L’île de Nauru, plus petit État du monde en superficie, s’apprête à tourner une page de son histoire en adoptant un nouveau nom. Le parlement local a en effet validé, ce mercredi 13 mai 2026, un amendement constitutionnel visant à remplacer le nom actuel « Nauru » par « Naoero ». Une décision motivée par la volonté de « mieux refléter l’héritage culturel et l’identité du pays », selon Ouest France.

Cette initiative s’inscrit dans un mouvement plus large de réappropriation symbolique par les anciennes colonies du Pacifique, où de nombreux États insulaires revisitent leur passé pour se réinventer. Nauru, indépendante depuis 1968, souhaite ainsi marquer une rupture avec les traces de son passé colonial, tout en réaffirmant sa souveraineté. L’amendement a été adopté à une large majorité, sans opposition signalée par les médias locaux, signe selon les observateurs d’une adhésion quasi unanime des députés.

Ce qu'il faut retenir

  • Le parlement de Nauru a adopté un amendement constitutionnel le 13 mai 2026 pour renommer le pays « Naoero ».
  • Cette décision vise à « honorer plus fidèlement l’héritage culturel et l’identité » de l’île, selon les autorités locales.
  • Nauru, indépendante depuis 1968, cherche ainsi à rompre avec son passé colonial.
  • L’amendement a été adopté à une large majorité au parlement.

Un changement symbolique pour un État aux enjeux économiques majeurs

Naoero — prononcé « Na-o-é-ro » — est le nom traditionnel de l’île en langue nauruane, utilisé avant la colonisation européenne. Ce choix n’est pas anodin : il s’agit pour Nauru de se réapproprier une identité longtemps marginalisée par l’héritage britannique, allemand puis australien. L’île, située dans le Pacifique central, a en effet été exploitée pour ses gisements de phosphate dès la fin du XIXe siècle, avant de devenir un territoire sous mandat australien puis un État souverain.

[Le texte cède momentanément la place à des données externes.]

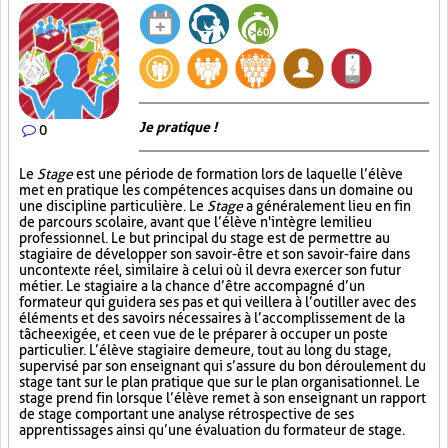
Je pratique !
0
Le
Stage
est une période de formation lors de laquelle l’élève
met en pratique les compétences acquises dans un domaine ou
une discipline particulière. Le
Stage
a généralement lieu en fin
de parcours scolaire, avant que l’élève n'intègre le milieu
professionnel. Le but principal du stage est de permettre au
stagiaire de développer son savoir-être et son savoir-faire dans
un contexte réel, similaire à celui où il devra exercer son futur
métier. Le stagiaire a la chance d’être accompagné d’un
formateur qui guidera ses pas et qui veillera à l’outiller avec des
éléments et des savoirs nécessaires à l’accomplissement de la
tâche exigée, et ce en vue de le préparer à occuper un poste
particulier. L’élève stagiaire demeure, tout au long du stage,
supervisé par son enseignant qui s’assure du bon déroulement du
stage tant sur le plan pratique que sur le plan organisationnel. Le
stage prend fin lorsque l’élève remet à son enseignant un rapport
de stage comportant une analyse rétrospective de ses
apprentissages ainsi qu’une évaluation du formateur de stage.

Pourtant, derrière ce changement de nom se cachent des réalités économiques et sociales complexes. Nauru, bien que dotée d’une souveraineté formelle, reste dépendante de son passé minier. Son économie, autrefois florissante grâce à l’exportation de phosphate, s’est effondrée dans les années 1980, laissant le pays exsangue. Aujourd’hui, l’île survit en grande partie grâce à des centres de rétention pour migrants gérés pour le compte de l’Australie, une activité controversée qui alimente les tensions géopolitiques dans la région.

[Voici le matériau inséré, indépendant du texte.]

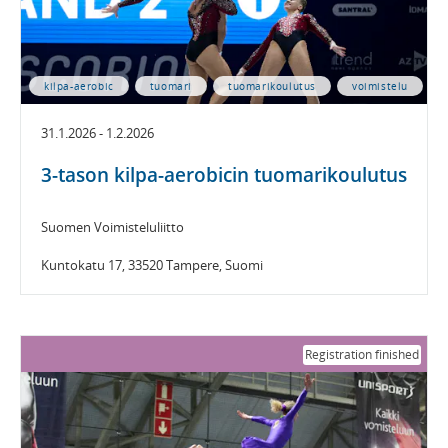
kilpa-aerobic
tuomari
tuomarikoulutus
voimistelu
31.1.2026 - 1.2.2026
3-tason kilpa-aerobicin tuomarikoulutus
Suomen Voimisteluliitto
Kuntokatu 17, 33520 Tampere, Suomi
Registration finished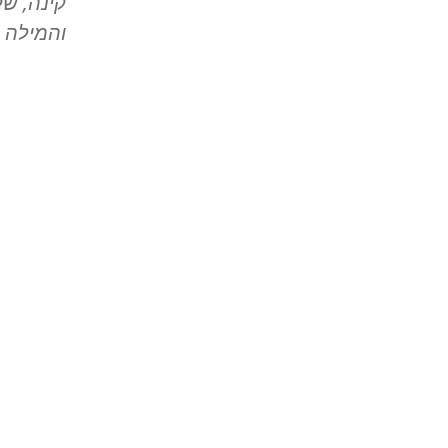
קינה, של
והמילה 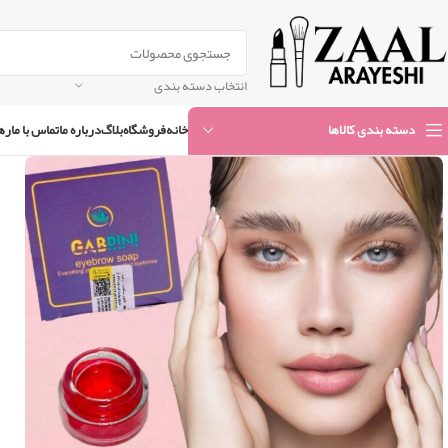
انتخاب دسته بندی
خانه
فروشگاه
بلاگ
درباره ما
تماس با ما
ره
دسته بندی کالاها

Un geste politique qui dépasse le simple symbole

Selon Ouest France, cette décision s’inscrit dans une stratégie plus large de « décolonisation des esprits ». Le président de Nauru, Russ Kun, a déclaré lors d’une allocution retransmise à la radio nationale : «

Renommer notre pays, c’est reconnaître que notre histoire ne commence pas avec les colons, mais bien avant. C’est un acte de résistance culturelle et de fierté retrouvée.
»

Le changement de nom pourrait également avoir des répercussions pratiques. Les autorités envisagent de demander aux organisations internationales — dont l’ONU — de reconnaître officiellement le nouveau nom dans leurs registres. Une démarche qui prendra toutefois du temps, les procédures diplomatiques étant souvent longues. Pour l’heure, les timbres, les pièces de monnaie et les documents administratifs continueront de porter la mention « Nauru » jusqu’à nouvel ordre.

Et maintenant ?

Le processus de transition devrait s’étaler sur plusieurs mois, le temps que les institutions locales adaptent leurs supports et que les partenaires internationaux suivent le mouvement. Les prochaines étapes incluent l’adoption d’un décret présidentiel pour activer l’amendement, ainsi que des consultations avec les communautés locales pour valider le choix du nouveau nom. Reste à voir si ce changement symbolique suffira à relancer l’image internationale de Nauru, alors que le pays reste sous les projecteurs pour ses activités migratoires.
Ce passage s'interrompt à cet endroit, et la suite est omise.